Quote:
Originally Posted by supafamous
I don't think the current prices are "sound", I think they're just a natural outcome of a very, very bad supply-demand problem. What's happened is exactly what happens when supply is constrained and the other externalities like foreign investors or people owning multiple homes etc are mostly distractions - they're easier problems to tackle but they don't really change anything and that's been the case ever since people started complaining about housing prices in the..................1950's.
Westopher explained it much better than I did - that it's an affordability problem. It's not the price of the house itself but how much it costs in total.
Example:
One year ago I could buy a $1m place at 1.2% interest - at 20% down ($200k) my payments would have been $2600/mo.
Today that $1m place with a 20% downpayment goes for $3500/mo at 3.45% (today's rate) so the cost of the house has actually increased ~25%.

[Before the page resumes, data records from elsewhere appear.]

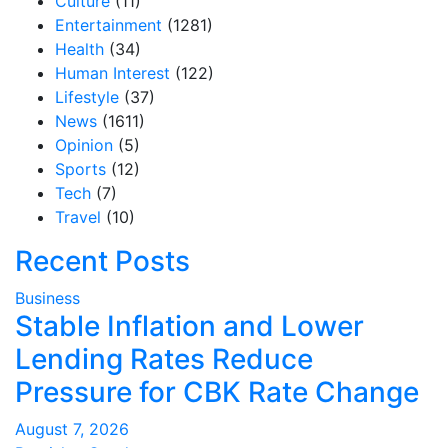
Culture
(11)
Entertainment
(1281)
Health
(34)
Human Interest
(122)
Lifestyle
(37)
News
(1611)
Opinion
(5)
Sports
(12)
Tech
(7)
Travel
(10)
Recent Posts
Business
Stable Inflation and Lower
Lending Rates Reduce
Pressure for CBK Rate Change
August 7, 2026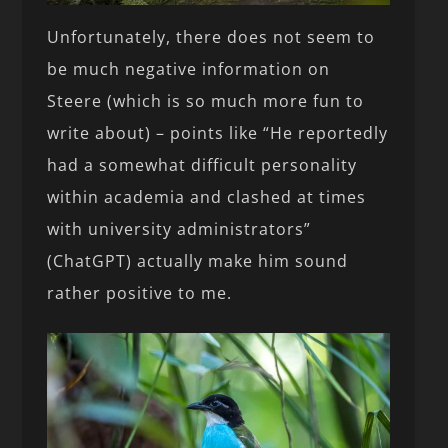
Unfortunately, there does not seem to
be much negative information on
Steere (which is so much more fun to
write about) – points like “He reportedly
had a somewhat difficult personality
within academia and clashed at times
with university administrators”
(ChatGPT) actually make him sound
rather positive to me.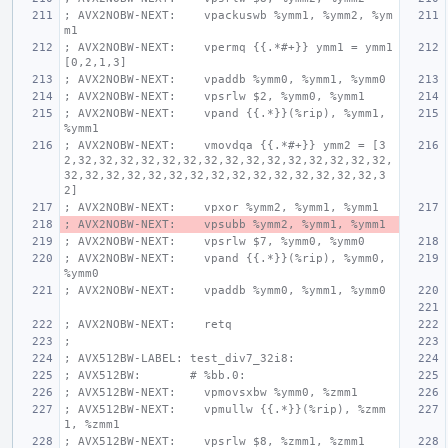
; AVX2NOBW-NEXT:    vpackuswb %ymm1, %ymm2, %ym
m1
; AVX2NOBW-NEXT:    vpermq {{.*#+}} ymm1 = ymm1
[0,2,1,3]
; AVX2NOBW-NEXT:    vpaddb %ymm0, %ymm1, %ymm0
; AVX2NOBW-NEXT:    vpsrlw $2, %ymm0, %ymm1
; AVX2NOBW-NEXT:    vpand {{.*}}(%rip), %ymm1, 
%ymm1
; AVX2NOBW-NEXT:    vmovdqa {{.*#+}} ymm2 = [3
2,32,32,32,32,32,32,32,32,32,32,32,32,32,32,32,
32,32,32,32,32,32,32,32,32,32,32,32,32,32,32,3
2]
; AVX2NOBW-NEXT:    vpxor %ymm2, %ymm1, %ymm1
; AVX2NOBW-NEXT:    vpsubb %ymm2, %ymm1, %ymm1
; AVX2NOBW-NEXT:    vpsrlw $7, %ymm0, %ymm0
; AVX2NOBW-NEXT:    vpand {{.*}}(%rip), %ymm0, 
%ymm0
; AVX2NOBW-NEXT:    vpaddb %ymm0, %ymm1, %ymm0
; AVX2NOBW-NEXT:    retq
;
; AVX512BW-LABEL: test_div7_32i8:
; AVX512BW:       # %bb.0:
; AVX512BW-NEXT:    vpmovsxbw %ymm0, %zmm1
; AVX512BW-NEXT:    vpmullw {{.*}}(%rip), %zmm
1, %zmm1
; AVX512BW-NEXT:    vpsrlw $8, %zmm1, %zmm1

For that house (haha, no, just a 2 bed condo folks) to have a $2600/mo payment would require it to drop in price to $800k (with the same downpayment, a $600k mortgage) - a 20% decrease in price.
At current interest rates the market would need to drop 20% in price just to stay level with what it was a year ago in terms of affordability. If the market does drop 20% it's a case of "nothing has changed" because people are still stuck spending as much as they can on housing (until they forced to spend even more).
Look at it another way: It's basically took a 25% increase in housing costs in the last 6 months to cause the market to almost grind to a halt. A house is the biggest purchase in someone's life so it should be fairly price sensitive yet it takes a huge increase to get people to bail - that says a lot about how desperate people are for a house.
People aren't paying a lot for houses b/c money is cheap, they're paying a lot of money b/c they're desperate.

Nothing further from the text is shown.